In that decision, Kirby J said:
“The nature of the document, the manner of its expression, the context in which it operated and the industrial purpose it served combine to suggest that the construction to be given to cl 55.1.1 should not be a strict one but one that contributes to a sensible industrial outcome such as should be attributed to the parties who negotiated and executed the Agreement. Approaching the interpretation of the clause in that way accords with the proper way, adopted by this Court, of interpreting industrial instruments and especially certified agreements. I agree with the following passage in the reasons of Madgwick J in Kucks v CSR Ltd, where his Honour observed:
‘It is trite that narrow or pedantic approaches to the interpretation of an award are misplaced. The search is for the meaning intended by the framer(s) of the document, bearing in mind that such framer(s) were likely of a practical bent of mind: they may well have been more concerned with expressing an intention in ways likely to have been understood in the context of the relevant industry and industrial relations environment than with legal niceties or jargon. Thus, for example, it is justifiable to read the award to give effect to its evident purposes, having regard to such context, despite mere inconsistencies or infelicities of expression which might tend to some other reading. And meanings which avoid inconvenience or injustice may reasonably be strained for. For reasons such as these, expressions which have been held in the case of other instruments to have been used to mean particular things may sensibly and properly be held to mean something else in the document at hand’.” 2
[5] In Wagstaff Piling Pty Ltd; Thiess Pty Ltd v Construction, Forestry, Mining and Energy Union 3 the Full Bench said:
“[29] We are satisfied that the matter is of significant importance to both Wagstaff and Thiess and that it raises an issue of the construction of the Wagstaff agreement which has the potential for broader implications such that there is public interest in granting permission to appeal.
[30]The matter initially referred to FWA simply went to the Wagstaff question of whether the agreement, and in particular, clause 48 when read with Appendix I, prevented Wagstaff from requiring an employee on the project to submit to a drug and alcohol test.
[31]The Commissioner concluded that clause 48 and Appendix I were silent on this issue. We think that conclusion was correct. However, we do not agree that such a finding then permits a conclusion that, absent an entitlement in the agreement to conduct compulsory drug and alcohol testing, such testing is not permissible. In effect, the Commissioner’s conclusions were directed at a consideration of whether the agreement specifically enabled Wagstaff to conduct mandatory drug and alcohol testing, but that was not the issue before him.

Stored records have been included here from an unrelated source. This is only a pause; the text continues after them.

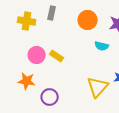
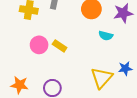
orange star: (27, 81) -> (20, 85), moved

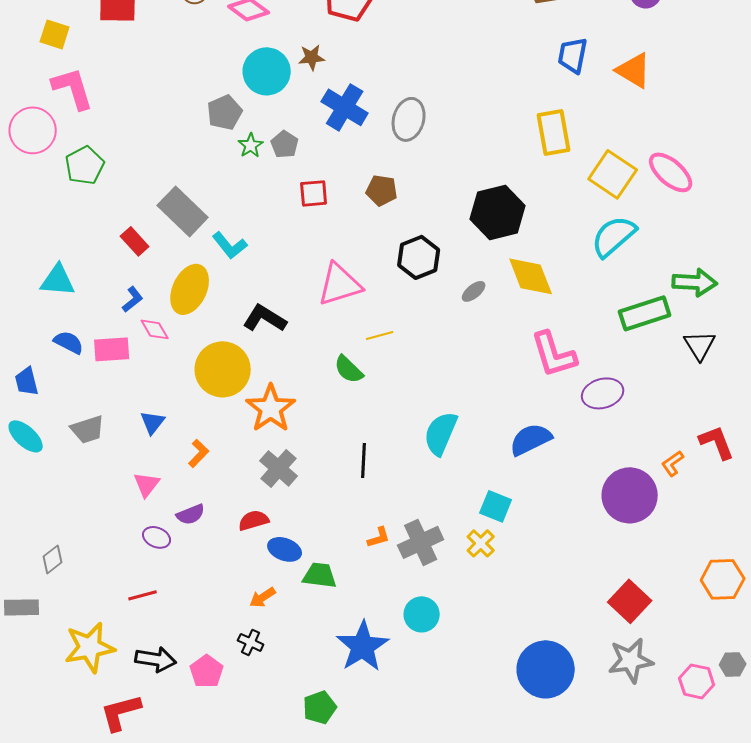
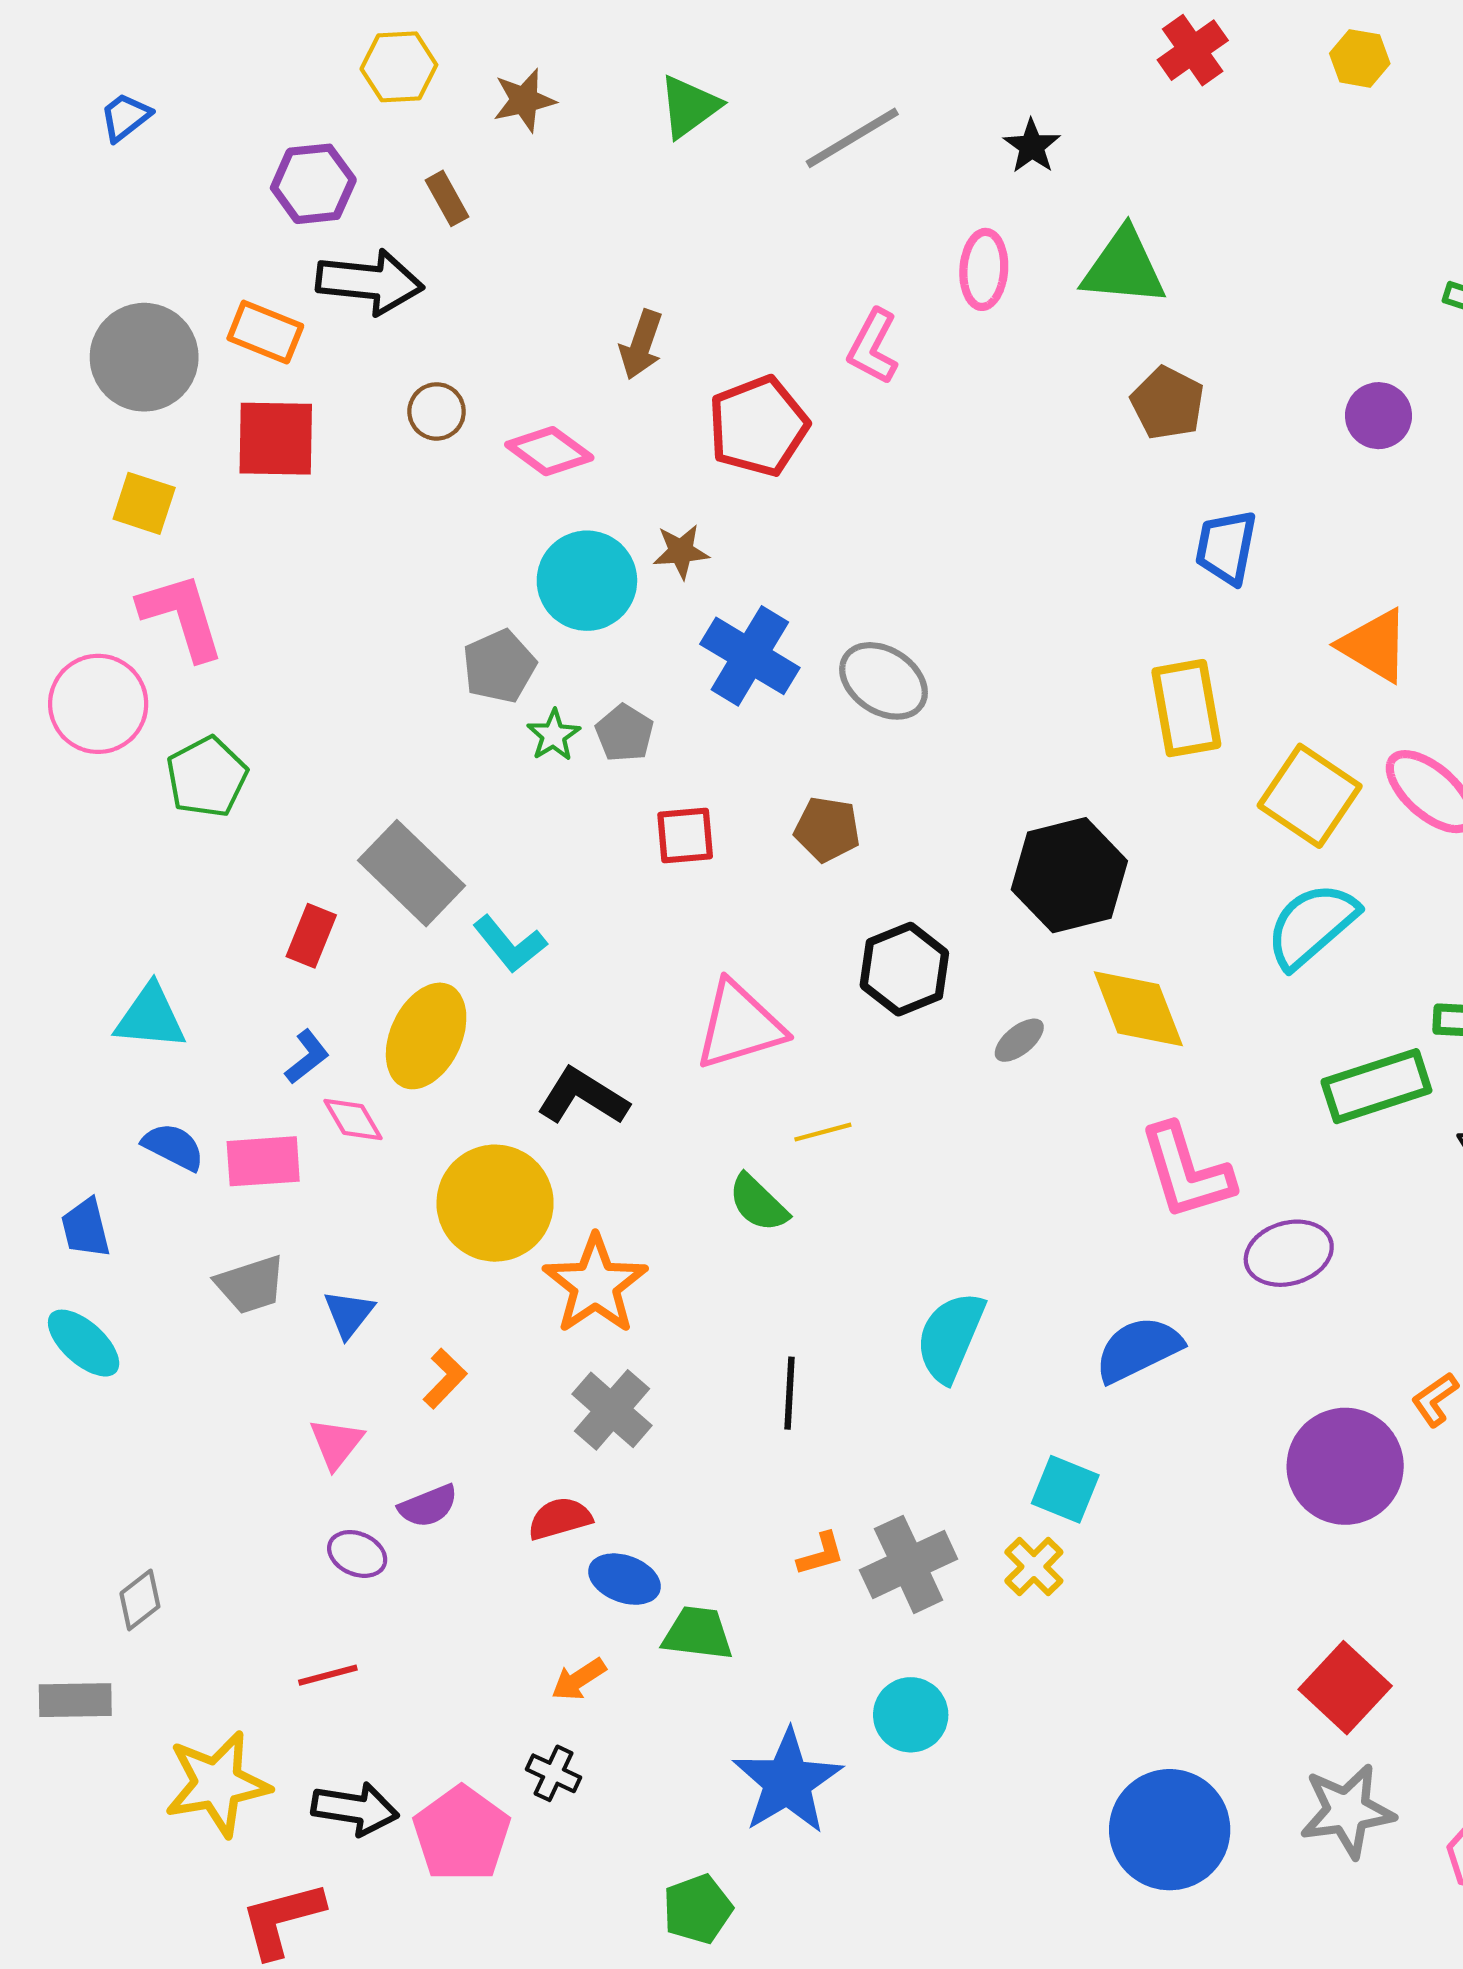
orange triangle: (634, 70) -> (1374, 645), moved
gray ellipse: (409, 119) -> (884, 681), turned -72
red rectangle: (135, 241) -> (311, 936), turned 64
gray trapezoid: (88, 429) -> (251, 1285), moved
pink pentagon: (207, 671) -> (462, 1834), size x1.4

[32]In this respect the Commissioner’s conclusion represents a mischaracterisation of the matter in dispute. In our view the decision represents a misapplication of the dispute settlement jurisdiction and an error at law in terms of the construction of the Wagstaff agreement.
[33]The CFMEU position that there was a necessary implication in the Wagstaff agreement such that it must be read as prohibiting mandatory drug and alcohol testing must fail on any objective analysis of the agreement.

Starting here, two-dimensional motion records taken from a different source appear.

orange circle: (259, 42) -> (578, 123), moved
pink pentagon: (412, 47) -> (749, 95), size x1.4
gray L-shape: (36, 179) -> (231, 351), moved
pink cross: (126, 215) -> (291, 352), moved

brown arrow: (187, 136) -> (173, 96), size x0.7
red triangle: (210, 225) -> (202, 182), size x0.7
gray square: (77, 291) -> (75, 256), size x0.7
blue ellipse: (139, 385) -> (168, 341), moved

[34]We do not consider clause 48 operates to limit drug and alcohol testing, or for that matter, other safety initiatives. Appendix I and the Policy clearly endorse a cooperative and collective approach to the management of drug and alcohol issues but cannot be read as prohibiting mandatory drug and alcohol testing. Indeed testing of this nature was not as common an issue at the time of the inception of the Policy in 1993 as it is now. Other provisions of the Wagstaff agreement recognise the need for continuous change and improvement and the obligations on Wagstaff to advance workplace safety. The risks to employee safety posed by drug and alcohol use have long been recognised by this Tribunal 6 and compulsory drug and alcohol testing is, of itself, not so extraordinary that it could not be argued to be a reasonable employer instruction or that it could be regarded as an extra claim for the purposes of clause 50 of the Wagstaff agreement.

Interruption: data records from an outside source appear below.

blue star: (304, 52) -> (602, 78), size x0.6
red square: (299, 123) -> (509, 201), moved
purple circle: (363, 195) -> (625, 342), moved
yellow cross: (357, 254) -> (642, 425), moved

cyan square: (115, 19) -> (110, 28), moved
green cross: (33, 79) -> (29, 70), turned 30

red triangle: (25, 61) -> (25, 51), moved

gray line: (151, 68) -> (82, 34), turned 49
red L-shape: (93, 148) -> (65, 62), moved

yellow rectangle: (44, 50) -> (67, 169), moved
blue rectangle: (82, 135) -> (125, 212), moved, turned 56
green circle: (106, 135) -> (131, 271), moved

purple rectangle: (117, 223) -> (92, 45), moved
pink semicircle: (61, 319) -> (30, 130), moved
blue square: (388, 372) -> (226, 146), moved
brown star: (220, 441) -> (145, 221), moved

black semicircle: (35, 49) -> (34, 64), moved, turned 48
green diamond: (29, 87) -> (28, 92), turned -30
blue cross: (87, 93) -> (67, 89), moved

[35]We therefore uphold the appeal and determine that the Commissioner’s conclusion was without proper foundation. It follows that we disagree with the conclusion and recommendation of the Panel.”
[6] On appeal the Federal Court of Australia said:
“[50]The problem with the CFMEU argument is that, despite cl 50, the agreement should not be construed as dealing comprehensively with all matters relating to the employment relationship (Ansett Transport Industries (Operations) Pty Ltd v Wardley [1980] HCA 8; (1980) 142 CLR 237 at 287-288). Statutory instruments (such as awards and the agreement) operate concurrently with contracts of employment, but they do not entirely supplant them (Byrne v Australian Airlines Limited [1995] HCA 24; (1995) 185 CLR 410 at 418-421, 456). Most importantly, it was not the intention of the agreement to inhibit either party taking steps to improve safety at the workplace. Cl 50 is to be read subject to cl 16.”
Decision
[7] Clause 11.11 Discipline provides that:
‘11.11 Discipline
(a) Where an employer has concerns about the conduct of an employee, or a performance issue that may constitute misconduct, the following procedure is to apply.’
[8] In this case the employer had concerns about the conduct of Ms.Guy. Pursuant to clause 11.11 it issued her with a ‘first warning’, presumably pursuant to clause 11.11(f)(ii) of the agreement. It also took another step. It temporarily transferred her to give her the opportunity to improve her behaviour and provide her with supervision, and put in place a performance plan. These are not options provided under clause 11.11(f).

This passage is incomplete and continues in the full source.